Items from a data source —
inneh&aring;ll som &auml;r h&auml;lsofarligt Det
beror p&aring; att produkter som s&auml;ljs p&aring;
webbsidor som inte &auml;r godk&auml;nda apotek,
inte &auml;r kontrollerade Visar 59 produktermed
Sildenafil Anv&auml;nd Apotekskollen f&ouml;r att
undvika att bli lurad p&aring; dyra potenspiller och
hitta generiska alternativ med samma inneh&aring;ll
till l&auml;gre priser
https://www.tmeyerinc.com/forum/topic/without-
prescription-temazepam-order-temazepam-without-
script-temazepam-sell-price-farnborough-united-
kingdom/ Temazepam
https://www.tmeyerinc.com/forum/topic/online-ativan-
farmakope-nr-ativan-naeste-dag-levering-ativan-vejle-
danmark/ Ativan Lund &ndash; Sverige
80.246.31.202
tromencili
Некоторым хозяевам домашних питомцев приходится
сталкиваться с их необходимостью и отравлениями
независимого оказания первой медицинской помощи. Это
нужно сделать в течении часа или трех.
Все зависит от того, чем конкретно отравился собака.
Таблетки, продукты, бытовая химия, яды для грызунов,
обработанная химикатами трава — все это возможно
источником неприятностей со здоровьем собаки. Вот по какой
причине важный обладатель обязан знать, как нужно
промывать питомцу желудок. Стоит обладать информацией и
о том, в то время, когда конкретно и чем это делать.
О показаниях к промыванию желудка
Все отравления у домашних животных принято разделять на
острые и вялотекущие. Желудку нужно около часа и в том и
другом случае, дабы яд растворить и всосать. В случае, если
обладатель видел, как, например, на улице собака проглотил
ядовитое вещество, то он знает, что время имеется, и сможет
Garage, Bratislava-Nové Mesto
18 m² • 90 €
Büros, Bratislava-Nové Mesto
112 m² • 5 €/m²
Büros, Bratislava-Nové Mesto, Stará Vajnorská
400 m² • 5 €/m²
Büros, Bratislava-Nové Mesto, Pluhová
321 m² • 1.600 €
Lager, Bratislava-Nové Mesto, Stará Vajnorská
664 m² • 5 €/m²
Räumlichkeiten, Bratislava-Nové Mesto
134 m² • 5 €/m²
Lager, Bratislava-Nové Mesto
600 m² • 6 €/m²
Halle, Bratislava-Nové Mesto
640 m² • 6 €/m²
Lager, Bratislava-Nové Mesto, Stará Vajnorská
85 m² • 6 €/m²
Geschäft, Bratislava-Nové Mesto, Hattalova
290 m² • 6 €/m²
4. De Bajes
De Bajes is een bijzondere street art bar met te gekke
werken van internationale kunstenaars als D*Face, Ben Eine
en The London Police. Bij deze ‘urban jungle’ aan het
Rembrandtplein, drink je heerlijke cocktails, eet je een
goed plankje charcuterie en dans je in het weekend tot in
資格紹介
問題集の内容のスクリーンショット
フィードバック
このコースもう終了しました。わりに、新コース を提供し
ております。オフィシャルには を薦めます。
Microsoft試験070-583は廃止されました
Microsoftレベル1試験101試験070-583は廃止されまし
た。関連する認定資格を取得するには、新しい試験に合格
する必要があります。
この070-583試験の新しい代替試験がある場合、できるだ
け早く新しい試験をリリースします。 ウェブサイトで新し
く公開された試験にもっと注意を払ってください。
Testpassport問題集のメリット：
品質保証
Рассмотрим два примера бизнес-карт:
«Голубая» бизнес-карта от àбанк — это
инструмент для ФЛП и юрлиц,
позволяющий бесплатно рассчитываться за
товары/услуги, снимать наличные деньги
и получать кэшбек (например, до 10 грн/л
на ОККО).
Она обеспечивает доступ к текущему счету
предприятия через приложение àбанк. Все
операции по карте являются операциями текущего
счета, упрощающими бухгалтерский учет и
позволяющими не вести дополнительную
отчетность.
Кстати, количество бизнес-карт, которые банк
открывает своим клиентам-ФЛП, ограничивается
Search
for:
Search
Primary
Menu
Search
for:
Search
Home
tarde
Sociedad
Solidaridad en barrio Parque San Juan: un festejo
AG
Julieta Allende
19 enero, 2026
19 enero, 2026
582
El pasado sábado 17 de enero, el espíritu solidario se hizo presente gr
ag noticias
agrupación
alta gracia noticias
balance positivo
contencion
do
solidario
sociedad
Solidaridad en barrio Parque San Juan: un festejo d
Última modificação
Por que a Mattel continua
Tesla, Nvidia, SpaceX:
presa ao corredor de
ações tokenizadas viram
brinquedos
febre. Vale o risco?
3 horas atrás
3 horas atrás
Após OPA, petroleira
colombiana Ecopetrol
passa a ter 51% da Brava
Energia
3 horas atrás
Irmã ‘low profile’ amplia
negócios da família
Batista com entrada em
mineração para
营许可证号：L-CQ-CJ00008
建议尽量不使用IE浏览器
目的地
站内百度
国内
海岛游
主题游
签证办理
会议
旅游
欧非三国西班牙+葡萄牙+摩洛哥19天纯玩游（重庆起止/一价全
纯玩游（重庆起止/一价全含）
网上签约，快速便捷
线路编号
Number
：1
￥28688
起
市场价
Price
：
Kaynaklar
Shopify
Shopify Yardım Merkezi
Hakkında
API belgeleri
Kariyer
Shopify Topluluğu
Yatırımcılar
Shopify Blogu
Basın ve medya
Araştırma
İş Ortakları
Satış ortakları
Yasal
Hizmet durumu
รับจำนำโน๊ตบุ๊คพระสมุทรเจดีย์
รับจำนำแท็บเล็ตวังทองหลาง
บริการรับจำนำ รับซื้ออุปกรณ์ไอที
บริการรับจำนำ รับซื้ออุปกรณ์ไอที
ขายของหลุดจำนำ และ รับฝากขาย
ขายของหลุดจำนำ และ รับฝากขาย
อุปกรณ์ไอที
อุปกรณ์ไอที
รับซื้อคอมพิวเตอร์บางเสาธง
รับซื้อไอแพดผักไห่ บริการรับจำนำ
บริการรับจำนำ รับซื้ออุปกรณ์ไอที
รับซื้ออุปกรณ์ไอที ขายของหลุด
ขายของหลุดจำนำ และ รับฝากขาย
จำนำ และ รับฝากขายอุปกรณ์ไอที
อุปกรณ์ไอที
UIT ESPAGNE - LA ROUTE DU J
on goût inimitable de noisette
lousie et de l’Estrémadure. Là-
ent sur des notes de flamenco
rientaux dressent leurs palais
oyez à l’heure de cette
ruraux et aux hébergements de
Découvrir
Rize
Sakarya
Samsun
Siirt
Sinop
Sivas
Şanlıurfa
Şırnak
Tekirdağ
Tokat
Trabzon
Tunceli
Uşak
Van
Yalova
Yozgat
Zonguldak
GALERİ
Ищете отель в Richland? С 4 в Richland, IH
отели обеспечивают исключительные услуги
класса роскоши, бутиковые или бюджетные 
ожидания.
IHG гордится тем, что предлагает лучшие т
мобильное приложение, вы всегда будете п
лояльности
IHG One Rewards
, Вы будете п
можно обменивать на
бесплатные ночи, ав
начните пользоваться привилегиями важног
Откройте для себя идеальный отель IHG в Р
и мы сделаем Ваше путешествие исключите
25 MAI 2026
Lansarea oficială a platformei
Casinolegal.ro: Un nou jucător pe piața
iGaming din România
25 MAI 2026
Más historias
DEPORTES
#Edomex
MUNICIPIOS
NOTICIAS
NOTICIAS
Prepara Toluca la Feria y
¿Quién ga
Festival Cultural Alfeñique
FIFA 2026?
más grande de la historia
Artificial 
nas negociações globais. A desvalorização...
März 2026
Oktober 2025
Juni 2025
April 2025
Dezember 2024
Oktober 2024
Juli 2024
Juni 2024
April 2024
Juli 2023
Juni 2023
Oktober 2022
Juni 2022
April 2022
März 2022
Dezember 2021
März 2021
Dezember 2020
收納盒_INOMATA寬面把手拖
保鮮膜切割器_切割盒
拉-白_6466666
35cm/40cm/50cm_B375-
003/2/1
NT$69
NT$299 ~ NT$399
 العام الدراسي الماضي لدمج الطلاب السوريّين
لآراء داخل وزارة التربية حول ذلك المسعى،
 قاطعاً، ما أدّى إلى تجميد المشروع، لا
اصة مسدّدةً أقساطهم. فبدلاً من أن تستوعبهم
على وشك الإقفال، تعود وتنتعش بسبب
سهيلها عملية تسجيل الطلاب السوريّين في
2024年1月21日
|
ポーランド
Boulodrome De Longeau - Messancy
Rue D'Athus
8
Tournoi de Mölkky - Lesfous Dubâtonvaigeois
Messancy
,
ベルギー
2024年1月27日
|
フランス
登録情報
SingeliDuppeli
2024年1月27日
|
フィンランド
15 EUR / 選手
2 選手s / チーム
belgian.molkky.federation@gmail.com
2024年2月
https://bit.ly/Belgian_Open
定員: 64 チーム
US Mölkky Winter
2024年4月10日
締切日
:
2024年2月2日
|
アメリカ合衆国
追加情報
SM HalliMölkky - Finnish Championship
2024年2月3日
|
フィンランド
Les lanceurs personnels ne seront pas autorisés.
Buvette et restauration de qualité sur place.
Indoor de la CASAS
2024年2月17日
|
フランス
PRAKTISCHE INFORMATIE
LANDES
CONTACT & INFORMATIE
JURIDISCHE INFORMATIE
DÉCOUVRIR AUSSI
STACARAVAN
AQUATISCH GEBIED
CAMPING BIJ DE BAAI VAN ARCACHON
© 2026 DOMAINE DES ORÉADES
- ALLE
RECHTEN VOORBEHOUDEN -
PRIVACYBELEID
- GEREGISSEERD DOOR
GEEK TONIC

Task prompt — Write out again, exactly, the lines from the start of the entries up to and including the one with "undvika att bli". Nothing else belongs in the reply.

Result —
inneh&aring;ll som &auml;r h&auml;lsofarligt Det
beror p&aring; att produkter som s&auml;ljs p&aring;
webbsidor som inte &auml;r godk&auml;nda apotek,
inte &auml;r kontrollerade Visar 59 produktermed
Sildenafil Anv&auml;nd Apotekskollen f&ouml;r att
undvika att bli lurad p&aring; dyra potenspiller och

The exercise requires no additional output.